Paper ID: 1915 Title: Learning on graphs using Orthonormal Representation is Statistically Consistent
Current Reviews

Submitted by Assigned_Reviewer_7

Q1: Comments to author(s). First provide a summary of the paper, and then address the following criteria: Quality, clarity, originality and significance. (For detailed reviewing guidelines, see http://nips.cc/PaperInformation/ReviewerInstructions)
The authors consider the problem of node classification in graphs, in the transductive setting. For the node classification problem, they argue that orthonormal representation of graphs, i.e. embedding of graphs onto a sphere, where two nodes with no edge between them correspond to two orthonormal vectors on the sphere, is a consistent representation, when used with a certain regularized formulation that is popularly used for vertex labeling. The proof proceeds by considering the function class, learned by the regularized formulation, and using fairly standard techniques to establish generalization bounds.

Bounding the Rademacher complexity of this function class, allows one to provide generalization error bounds. These generalization bounds can be rewritten to involve graph properties, such as the \nu function of graph etc...
This allows the authors to conclude for what kinds of graphs, is the orthonormal representation consistent. One of the neat results that comes up is that for sparse graphs one would need a large fraction of nodes labeled, but for denser graphs even a smaller fraction of nodes being labeled suffices.

The authors then consider the problem of multi-view graph transduction, and provide bounds, by considering the convex combination of kernels corresponding to each of the graphs. They provide generalization error bounds for this multi-view transductive setting.

Simulations are provided which confirm theoretical results.

The paper on the whole is well written, and seems quite novel.
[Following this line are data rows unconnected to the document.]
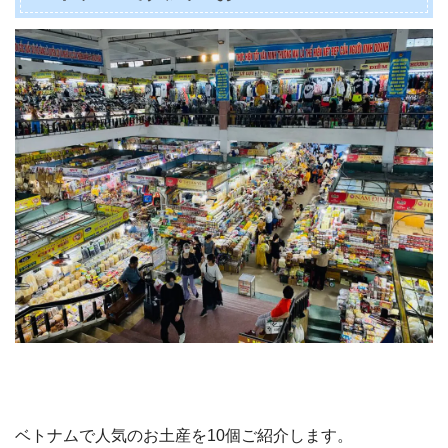
ベトナムで人気のお土産を10個ご紹介します。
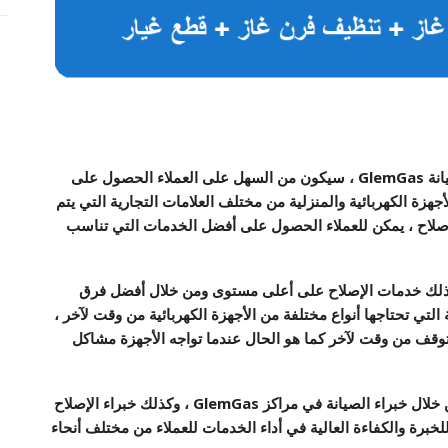
انة
GlemGas
،
سيكون من السهل على العملاء الحصول على
زة الكهربائية والمنزلية من مختلف العلامات التجارية التي يتم
بالإضافة إلى خبراء الإصلاح ، يمكن للعملاء الحصول على أفضل الخدمات التي تناسب
نة وكذلك خدمات الإصلاح على أعلى مستوى ومن خلال أفضل فرق
لتي تحتاجها أنواع مختلفة من الأجهزة الكهربائية من وقت لآخر ،
توقف من وقت لآخر كما هو الحال عندما تواجه الأجهزة مشاكل
وذلك لأن كل هذه المشاكل تم حلها بأفضل شكل ممكن من خلال خبراء الصيانة في مراكز GlemGas ، وكذلك خبراء الإصلاح
لخبرة والكفاءة العالية في أداء الخدمات للعملاء من مختلف أنحاء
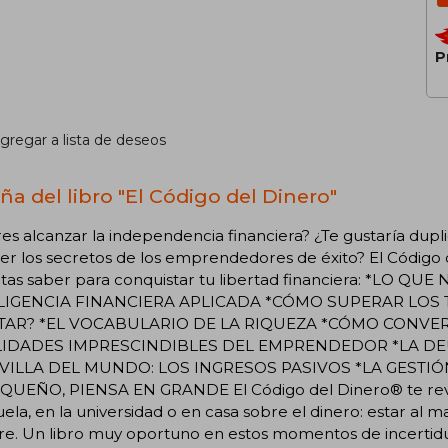
P
gregar a lista de deseos
ña del libro "El Código del Dinero"
es alcanzar la independencia financiera? ¿Te gustaría dupl
r los secretos de los emprendedores de éxito? El Código 
itas saber para conquistar tu libertad financiera: *LO
LIGENCIA FINANCIERA APLICADA *CÓMO SUPERAR LOS T
AR? *EL VOCABULARIO DE LA RIQUEZA *CÓMO CONVERT
LIDADES IMPRESCINDIBLES DEL EMPRENDEDOR *LA DEU
ILLA DEL MUNDO: LOS INGRESOS PASIVOS *LA GESTIÓ
QUEÑO, PIENSA EN GRANDE El Código del Dinero® te reve
uela, en la universidad o en casa sobre el dinero: estar al
ibre. Un libro muy oportuno en estos momentos de incert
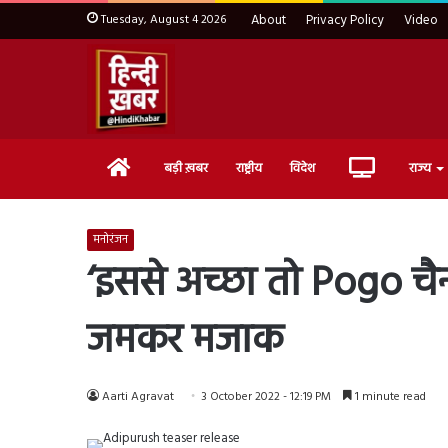
Tuesday, August 4 2026
About
Privacy Policy
Video
Home
Live
बड़ी ख़बर
राष्ट्रीय
विदेश
राज्य
TV
मनोरंजन
‘इससे अच्छा तो Pogo चैन
जमकर मजाक
Aarti Agravat
3 October 2022 - 12:19 PM
1 minute read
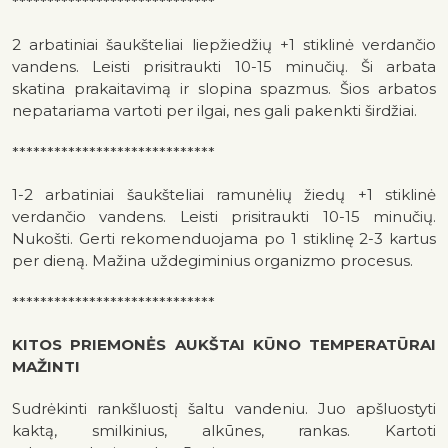
*****************************
2 arbatiniai šaukšteliai liepžiedžių +1 stiklinė verdančio
vandens. Leisti prisitraukti 10-15 minučių. Ši arbata
skatina prakaitavimą ir slopina spazmus. Šios arbatos
nepatariama vartoti per ilgai, nes gali pakenkti širdžiai.
*****************************
1-2 arbatiniai šaukšteliai ramunėlių žiedų +1 stiklinė
verdančio vandens. Leisti prisitraukti 10-15 minučių.
Nukošti. Gerti rekomenduojama po 1 stiklinę 2-3 kartus
per dieną. Mažina uždegiminius organizmo procesus.
*****************************
KITOS PRIEMONĖS AUKŠTAI KŪNO TEMPERATŪRAI
MAŽINTI
Sudrėkinti rankšluostį šaltu vandeniu. Juo apšluostyti
kaktą, smilkinius, alkūnes, rankas. Kartoti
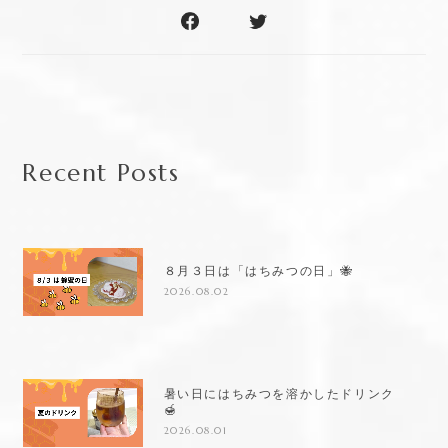
Recent Posts
８月３日は「はちみつの日」🐝
2026.08.02
暑い日にはちみつを溶かしたドリンク
🍯
2026.08.01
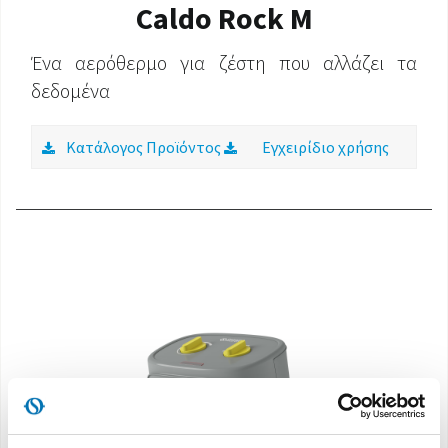
Caldo Rock M
Ένα αερόθερμο για ζέστη που αλλάζει τα
δεδομένα
Κατάλογος Προϊόντος
Εγχειρίδιο χρήσης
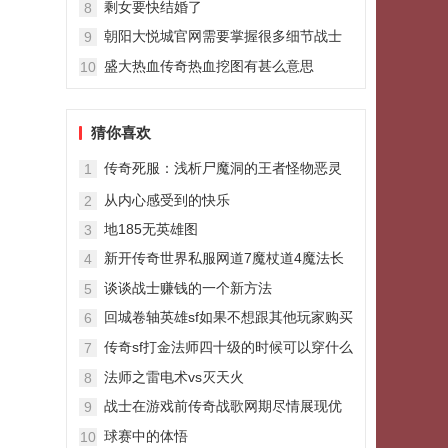
剩女要快结婚了
8
朝阳大悦城官网需要掌握很多细节战士
9
PK的时候不能太过依靠烈火
盛大热血传奇热血挖图有甚么意思
10
猜你喜欢
传奇死服：浅析尸魔洞的王者怪物恶灵
1
尸王
从内心感受到的快乐
2
地185无英雄图
3
新开传奇世界私服网道7魔杖道4魔法长
4
袍除了极品装备他还有火把
谈谈战士赚钱的一个新方法
5
回城卷轴英雄sf如果不想跟其他玩家购买
6
可以自己刷
传奇sf打金法师四十级的时候可以穿什么
7
装备
法师之雷电术vs灭天火
8
战士在游戏前传奇战歌网期尽情展现优
9
势
球赛中的体悟
10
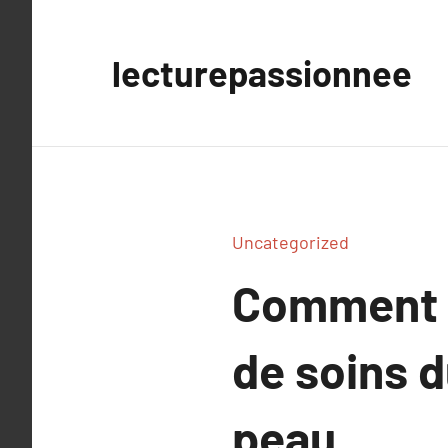
Aller
au
lecturepassionnee
contenu
Uncategorized
Comment c
de soins d
peau.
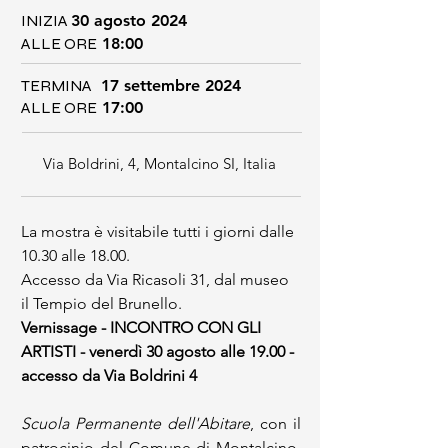
INIZIA
30 agosto 2024
ALLE ORE
18:00
TERMINA
17 settembre 2024
ALLE ORE
17:00
Via Boldrini, 4, Montalcino SI, Italia
La mostra è visitabile tutti i giorni dalle 
10.30 alle 18.00.
Accesso da Via Ricasoli 31, dal museo 
il Tempio del Brunello. 
Vernissage - INCONTRO CON GLI 
ARTISTI - venerdì 30 agosto alle 19.00 - 
accesso da Via Boldrini 4 
Scuola Permanente dell'Abitare
, con il 
patrocinio del Comune di Montalcino,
There are a few minor typos. e.g. in equation 4, in the definition of $\omega (K,y)$ should the maximization over $\alpha$ be over the set $0\leq \alpha \leq C$? In Alg 1, should $h^{*}$ be replaced with $h_{S_n}$?
It seems from the rebuttal, that these results can also be extended to an inductive setting? Perhaps the authors should add a discussion related to this in the final camera ready version of the paper.
The paper is well written, and seems to be quite novel. The theoretical results provide an explanation for some intuitively clear results. It would be nice if the authors could provide a small discussion as to how these results (if possible) could be extended to the inductive setting.

Submitted by Assigned_Reviewer_18

Q1: Comments to author(s). First provide a summary of the paper, and then address the following criteria: Quality, clarity, originality and significance. (For detailed reviewing guidelines, see http://nips.cc/PaperInformation/ReviewerInstructions)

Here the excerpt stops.